▸ What is expected: Word for word, retype the tail of the data below, starting with the line that has "3 AĞUSTOS 2026" and including the last line.

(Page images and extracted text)
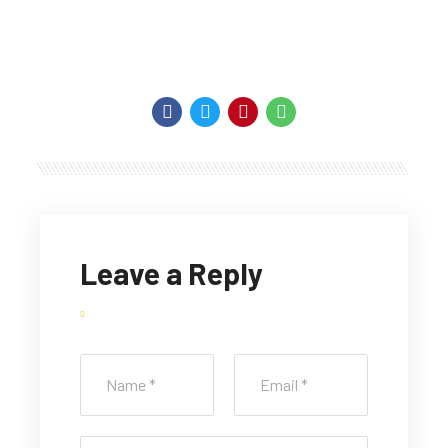
Leave a Reply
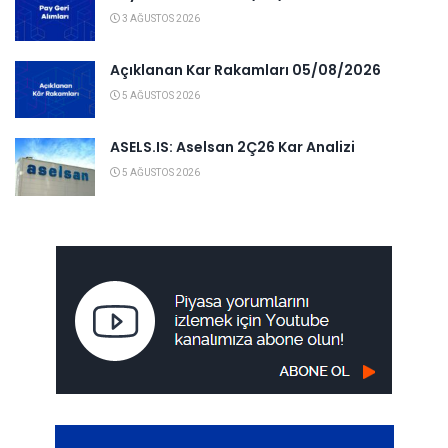
3 AĞUSTOS 2026
Açıklanan Kar Rakamları 05/08/2026
5 AĞUSTOS 2026
ASELS.IS: Aselsan 2Ç26 Kar Analizi
5 AĞUSTOS 2026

▸ Answer to this problem:
3 AĞUSTOS 2026
Açıklanan Kar Rakamları 05/08/2026
5 AĞUSTOS 2026
ASELS.IS: Aselsan 2Ç26 Kar Analizi
5 AĞUSTOS 2026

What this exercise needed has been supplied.